**What is expected:**
If a line below contains the string "vloerverwarming", copy it out.
========================================================================
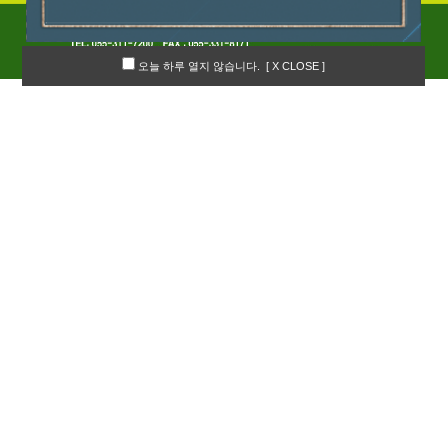
오늘 하루 열지 않습니다.
[ X CLOSE ]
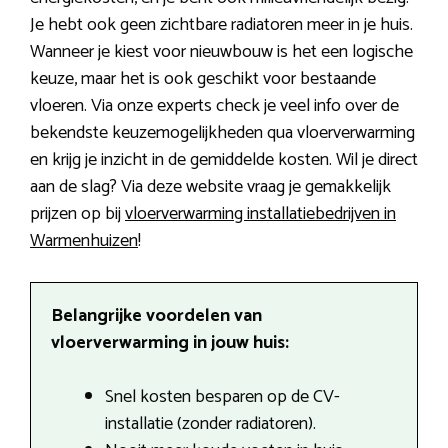
Je hebt ook geen zichtbare radiatoren meer in je huis.
Wanneer je kiest voor nieuwbouw is het een logische
keuze, maar het is ook geschikt voor bestaande
vloeren. Via onze experts check je veel info over de
bekendste keuzemogelijkheden qua vloerverwarming
en krijg je inzicht in de gemiddelde kosten. Wil je direct
aan de slag? Via deze website vraag je gemakkelijk
prijzen op bij
vloerverwarming installatiebedrijven in
Warmenhuizen
!
Belangrijke voordelen van
vloerverwarming in jouw huis:
Snel kosten besparen op de CV-
installatie (zonder radiatoren).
========================================================================
**Answer box:**
bekendste keuzemogelijkheden qua vloerverwarming
vloerverwarming installatiebedrijven in
vloerverwarming in jouw huis:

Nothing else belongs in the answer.